Often “affiliates” of large insurers are, legally speaking, the actual insurers. Insurance companies and their employees are awful about this vocabulary and its legal implications. For example, two cooperating companies are often referred to as “partners.” Of course, they are not legal partners and there is no legal partnership. Potentially this could matter when it comes to service or process and things like joint liability or respondeat superior.
By the way, it seems to me that what has been said applies to mutual companies as well as publically traded companies or affiliates of larger companies. The members of a mutual company are really a sort of investor, so they will have at least some of the same concerns.
I suppose that it must be admitted that the education textbooks in the CPCU group and in similar groups do very little to educate students as systematic underwriting.

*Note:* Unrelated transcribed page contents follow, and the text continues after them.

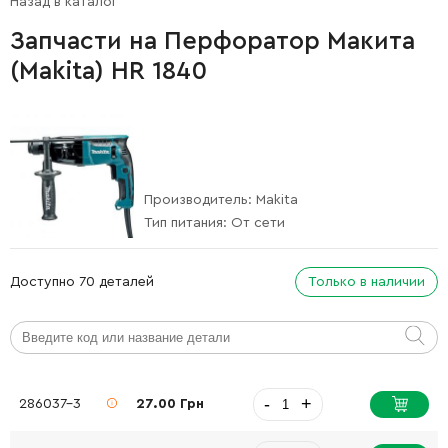
Назад в каталог
Запчасти на Перфоратор Макита
(Makita) HR 1840
Производитель:
Makita
Тип питания:
От сети
Доступно 70 деталей
Только в наличии
-
+
286037-3
27.00 Грн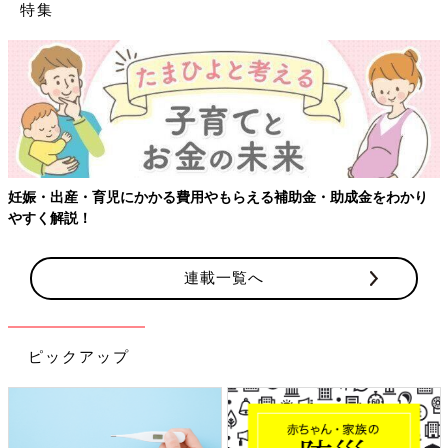
特集
妊娠・出産・育児にかかる費用やもらえる補助金・助成金をわかり
やすく解説！
連載一覧へ
ピックアップ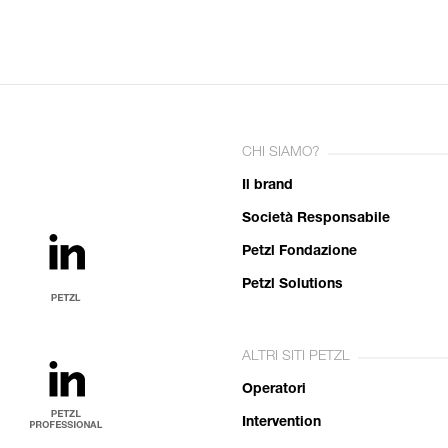
CHI SIAMO?
Il brand
Società Responsabile
Petzl Fondazione
Petzl Solutions
ALTRI SITI PETZL
Operatori
Intervention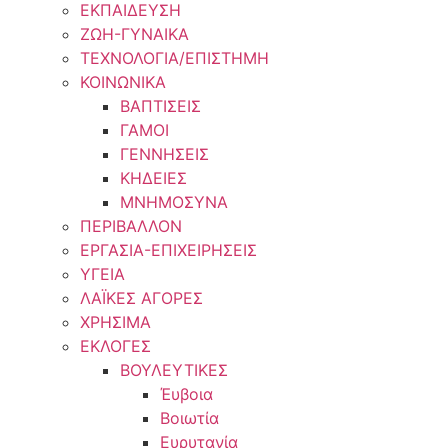
ΕΚΠΑΙΔΕΥΣΗ
ΖΩΗ-ΓΥΝΑΙΚΑ
ΤΕΧΝΟΛΟΓΙΑ/ΕΠΙΣΤΗΜΗ
ΚΟΙΝΩΝΙΚΑ
ΒΑΠΤΙΣΕΙΣ
ΓΑΜΟΙ
ΓΕΝΝΗΣΕΙΣ
ΚΗΔΕΙΕΣ
ΜΝΗΜΟΣΥΝΑ
ΠΕΡΙΒΑΛΛΟΝ
ΕΡΓΑΣΙΑ-ΕΠΙΧΕΙΡΗΣΕΙΣ
ΥΓΕΙΑ
ΛΑΪΚΕΣ ΑΓΟΡΕΣ
ΧΡΗΣΙΜΑ
ΕΚΛΟΓΕΣ
ΒΟΥΛΕΥΤΙΚΕΣ
Έυβοια
Βοιωτία
Ευρυτανία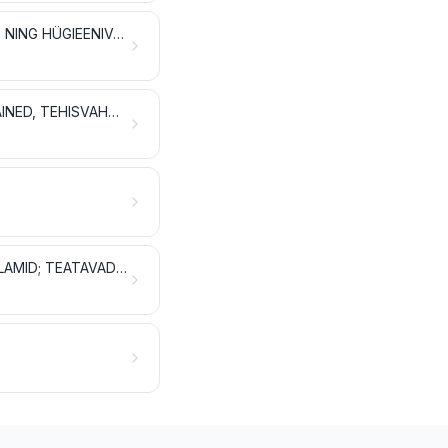
EETERLIKUD ÕLID JA RESINOIDID; PARFÜMEERIA- JA KOSMEETIKATOOTED NING HÜGIEENIVAHENDID
SEEP, ORGAANILISED PINDAKTIIVSED AINED, PESEMISVAHENDID, MÄÄRDEAINED, TEHISVAHAD JA VAHAVALMISTISED, POLEERIMIS- JA PUHASTUSVAHENDID, KÜÜNLAD JMS TOOTED, VOOLIMISPASTAD, STOMATOLOOGILINE VAHA JA HAMBARAVIS KASUTATAVAD KIPSISEGUD
LÕHKEAINED; PÜROTEHNILISED TOOTED; TULETIKUD; PÜROFOORSED SULAMID; TEATAVAD KERGSÜTTIVAD VALMISTISED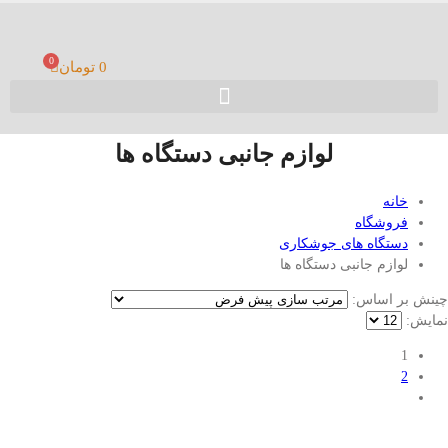
0
0
تومان
لوازم جانبی دستگاه ها
خانه
فروشگاه
دستگاه های جوشکاری
لوازم جانبی دستگاه ها
چینش بر اساس:
نمایش:
1
2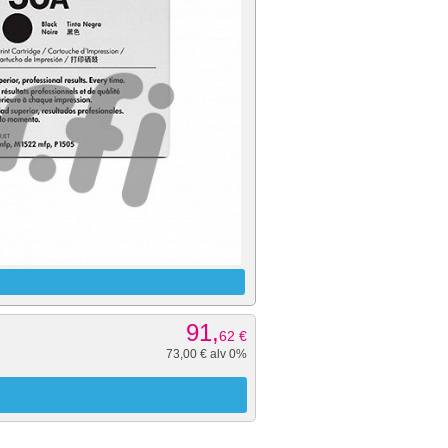
91,
62
€
73,00 € alv 0%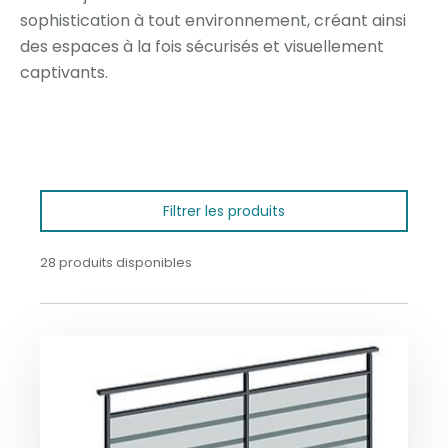
sophistication à tout environnement, créant ainsi
des espaces à la fois sécurisés et visuellement
captivants.
Filtrer les produits
28 produits disponibles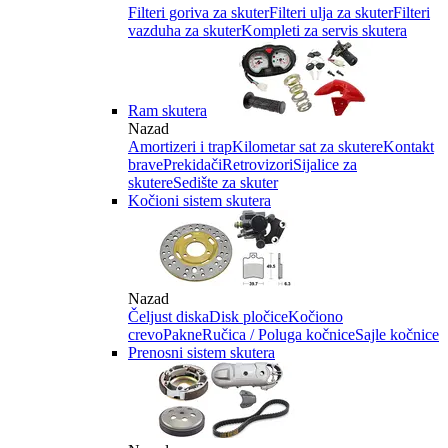
Filteri goriva za skuter
Filteri ulja za skuter
Filteri
vazduha za skuter
Kompleti za servis skutera
Ram skutera
Nazad
Amortizeri i trap
Kilometar sat za skutere
Kontakt
brave
Prekidači
Retrovizori
Sijalice za
skutere
Sedište za skuter
Kočioni sistem skutera
Nazad
Čeljust diska
Disk pločice
Kočiono
crevo
Pakne
Ručica / Poluga kočnice
Sajle kočnice
Prenosni sistem skutera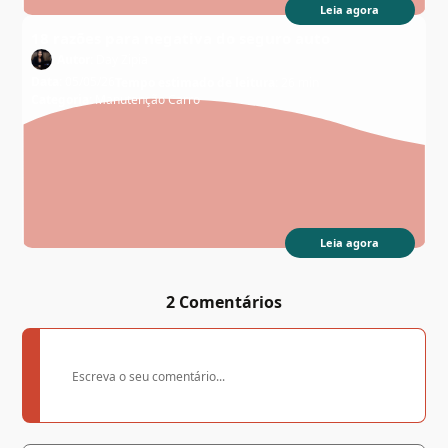
Leia agora
18 razões para negativa do seguro auto
Autor:
Day Zipia
Data:
05/05/26
Tempo estimado de leitura:
26 min
Categoria:
Manutenção Carro
Leia agora
2 Comentários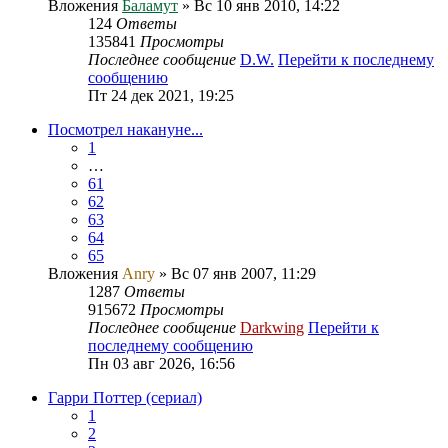
Вложения
Баламут
» Вс 10 янв 2010, 14:22
124
Ответы
135841
Просмотры
Последнее сообщение
D.W.
Перейти к последнему
сообщению
Пт 24 дек 2021, 19:25
Посмотрел накануне...
1
…
61
62
63
64
65
Вложения
Anry
» Вс 07 янв 2007, 11:29
1287
Ответы
915672
Просмотры
Последнее сообщение
Darkwing
Перейти к
последнему сообщению
Пн 03 авг 2026, 16:56
Гарри Поттер (сериал)
1
2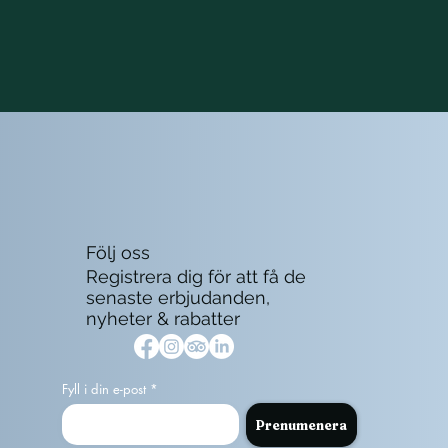
Följ oss
Registrera dig för att få de
senaste erbjudanden,
nyheter & rabatter
Fyll i din e-post
Prenumenera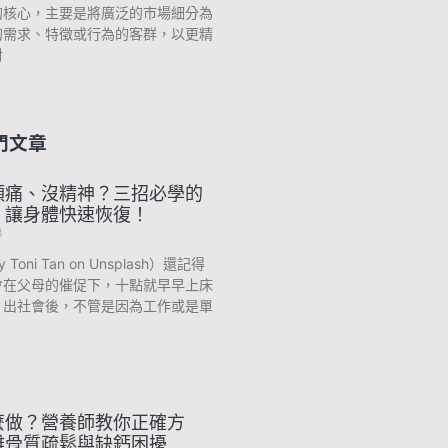
的核心，主要是將廣泛的市場細分為
的需求、特徵或行為的客群，以更精
對
門文章
頭痛、沒精神？三招必學的
，讓身體快速恢復！
3
y Toni Tan on Unsplash）還記得
會在父母的催促下，十點就早早上床
？出社會後，不管是因為工作或是單
麼做？營養師教你正確方
離骨質疏鬆與缺鈣困擾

SOME FINAL REMARKS: IF THE UNDERWRITING DEPARTMENT, AND THOSE WHO REPORT TO OR SERVICE IT, THINK THAT PRICING IS TOO LOW, THAT POLICY CONTENTS ARE MISCONCEIVED, OR THAT PAYMENTS OF/ON CLAIMS ARE TOO HIGH, SOME PAYMENTS ON SOME CLAIMS WILL DROP (i.e., BE DRIVEN DOWN). ALL OF THIS IS RELEVANT TO A COVERAGE CASE, WHETHER BREACH OF THE INSURANCE CONTRACT OR SOME SORT OF INSURER BAD FAITH.
Policyholders should be able to get relevant information as to this. After all, at least in Texas, insurers have “special relationships” with their customers who are also their insureds.